(Transcribed page contents)

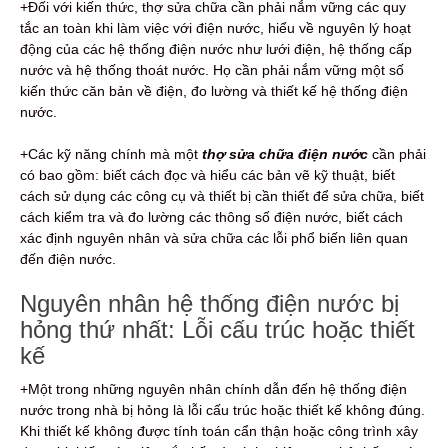
+Đối với kiến thức, thợ sửa chữa cần phải nắm vững các quy
tắc an toàn khi làm việc với điện nước, hiểu về nguyên lý hoạt
động của các hệ thống điện nước như lưới điện, hệ thống cấp
nước và hệ thống thoát nước. Họ cần phải nắm vững một số
kiến thức căn bản về điện, đo lường và thiết kế hệ thống điện
nước.
+Các kỹ năng chính mà một
thợ sửa chữa điện nước
cần phải
có bao gồm: biết cách đọc và hiểu các bản vẽ kỹ thuật, biết
cách sử dụng các công cụ và thiết bị cần thiết để sửa chữa, biết
cách kiểm tra và đo lường các thông số điện nước, biết cách
xác định nguyên nhân và sửa chữa các lỗi phổ biến liên quan
đến điện nước.
Nguyên nhân hệ thống điện nước bị
hỏng thứ nhất: Lỗi cấu trúc hoặc thiết
kế
+Một trong những nguyên nhân chính dẫn đến hệ thống điện
nước trong nhà bị hỏng là lỗi cấu trúc hoặc thiết kế không đúng.
Khi thiết kế không được tính toán cẩn thận hoặc công trình xây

:: Work instructions ::
As the answer, set down only the lines from the data above between the one holding "thợ sửa chữa điện nước" and the one holding "xác định nguyên", inclusive, exactly as they read.

:: Task answer ::
thợ sửa chữa điện nước
cần phải
có bao gồm: biết cách đọc và hiểu các bản vẽ kỹ thuật, biết
cách sử dụng các công cụ và thiết bị cần thiết để sửa chữa, biết
cách kiểm tra và đo lường các thông số điện nước, biết cách
xác định nguyên nhân và sửa chữa các lỗi phổ biến liên quan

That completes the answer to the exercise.